The latter is more impressive for being shot practically in-camera with Heath Ledger present and everything, but it feels more like a series of explosions.
This one from Tropic Thunder is pretty massive too. Plus it recalls the huge napalm explosions in Apocalypse Now. And then there's Die Hard: With a Vengeance's opening scenes. And Waterworld's oil tanker explosion. And Starship Troopers' bunker buster. This is difficult. I'm going with The Dark Knight I think.
The Abyss: Special Edition famously features an amazing subplot wholly excised from the cinematically-released version of the film in which the water-controlling aliens threaten the world's major cities with tidal waves because of our destructive ways.
The waves hover unbroken on the edge of the sea, resulting in incredible sights that considerably elevated the film. I wish this was the version I had seen first.
Mick Dundee's legendary knife from THAT scene in '80s classic Crocodile Dundee may not technically be the biggest blade in movies, but no other big knife ever made such an impact on the culture, so this gets the gong. Sorry Rambo.
Gotta be Conan's.
Despite humanity's considerable gun problems of late, the PR machine for this year's G.I. Joe: Retaliation delighted in informing us that the gun used by Roadblock (played by Dwayne 'The Rock' Johnson) in a key scene is the biggest gun ever wielded by a free-standing human in a movie. Okay then.

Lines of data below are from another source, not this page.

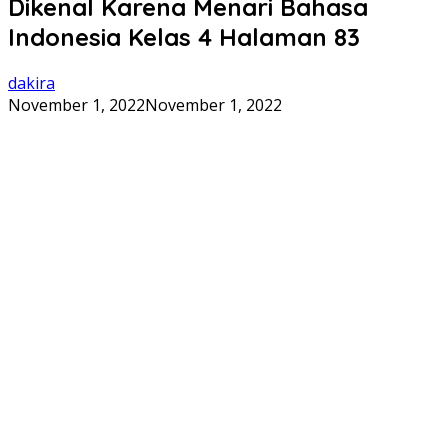
Dikenal Karena Menari Bahasa
Indonesia Kelas 4 Halaman 83
dakira
November 1, 2022
November 1, 2022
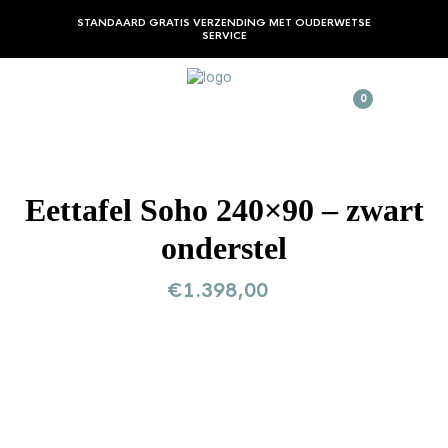
STANDAARD GRATIS VERZENDING MET OUDERWETSE
SERVICE
0
Eettafel Soho 240×90 – zwart
onderstel
€
1.398,00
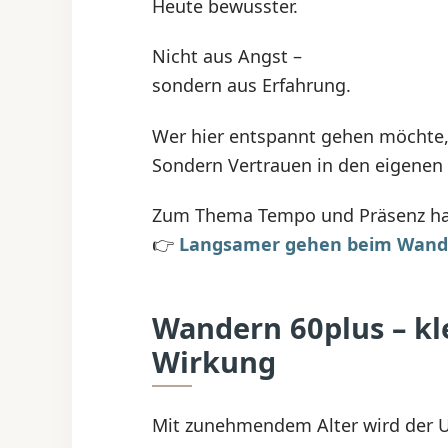
Heute bewusster.
Nicht aus Angst –
sondern aus Erfahrung.
Wer hier entspannt gehen möchte,
Sondern Vertrauen in den eigenen 
Zum Thema Tempo und Präsenz habe
👉
Langsamer gehen beim Wand
Wandern 60plus – kl
Wirkung
Mit zunehmendem Alter wird der U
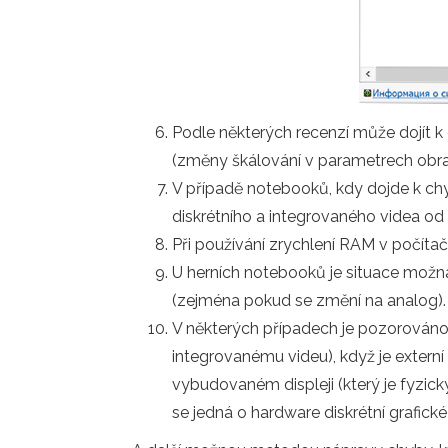
Podle některých recenzí může dojít k 
(změny škálování v parametrech obraz
V případě notebooků, kdy dojde k ch
diskrétního a integrovaného videa o
Při používání zrychlení RAM v počítači
U herních notebooků je situace možn
(zejména pokud se změní na analog).
V některých případech je pozorováno n
integrovanému videu), když je externí
vybudovaném displeji (který je fyzic
se jedná o hardware diskrétní grafické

The most memorable part (if you don't include Gene Wilder shagging a sheep) of Woody Allen's kooky 1972 adaptation of the famous book Everything You Wanted To Know About Sex *But Were Afraid to Ask involves Allen being chased across the countryside by a giant boob. This scene haunted my dreams as a youth.
Allen also gave us cinema's biggest ever banana in 1973's Sleeper. Naturally, he slips on the peel.

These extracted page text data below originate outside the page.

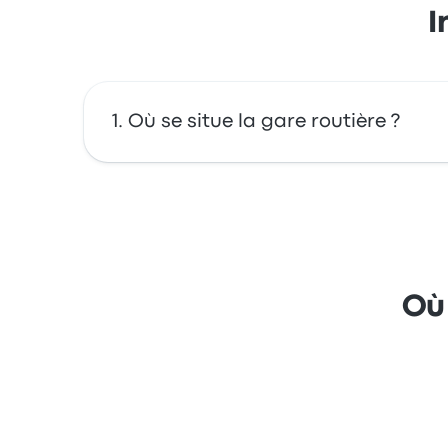
I
Où se situe la gare routière ?
Drottninggatan est situé à : Drottninggatan 4
Où 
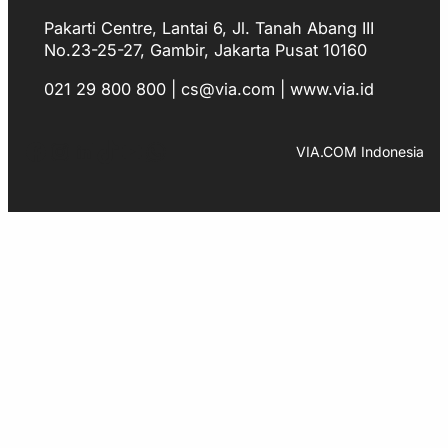
Pakarti Centre, Lantai 6, Jl. Tanah Abang III
No.23-25-27, Gambir, Jakarta Pusat 10160
021 29 800 800 | cs@via.com | www.via.id
Facebook
Instagram
LinkedIn
TikTok
YouTube
WhatsApp
VIA.COM Indonesia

There is a long, proud tradition of hugely fat characters in movies, but none so memorably obese as the gluttonous chap played by Terry Jones in Monty Python's The Meaning Of Life (1983).This scene also gave us cinemas biggest ever puke, with Stand By Me coming in a close second.

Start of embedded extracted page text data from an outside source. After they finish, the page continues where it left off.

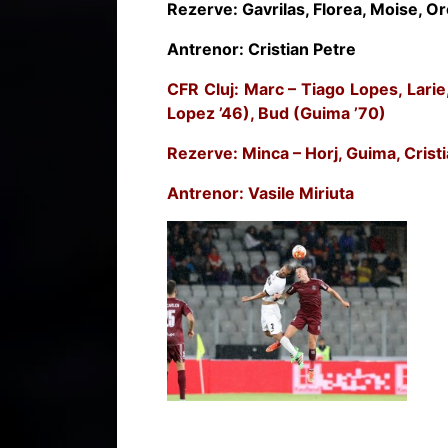
Rezerve: Gavrilas, Florea, Moise, Or
Antrenor: Cristian Petre
CFR Cluj: Marc – Tiago Lopes, Larie
Lopez ’46), Bud (Guima ’70)
Rezerve: Minca – Horj, Guima, Crist
Antrenor: Vasile Miriuta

An obsession with the male member is apparent all through the work of writing partners Seth Rogan and Evan Goldberg, most memorably in Superbad - their debut film as writers. But for this year's apocalyptic comedy This Is The End, which the pair wrote and directed, the obsession reaches its natural apex in the finalé of the movie when (SPOILER ALERT) a Pacific Rim-sized demon stomps around Los Angeles with its giant John Holmes-shaming dong flopping about. It's both funny and disturbing.
The taxi driver's from Live and Let Die. Epic.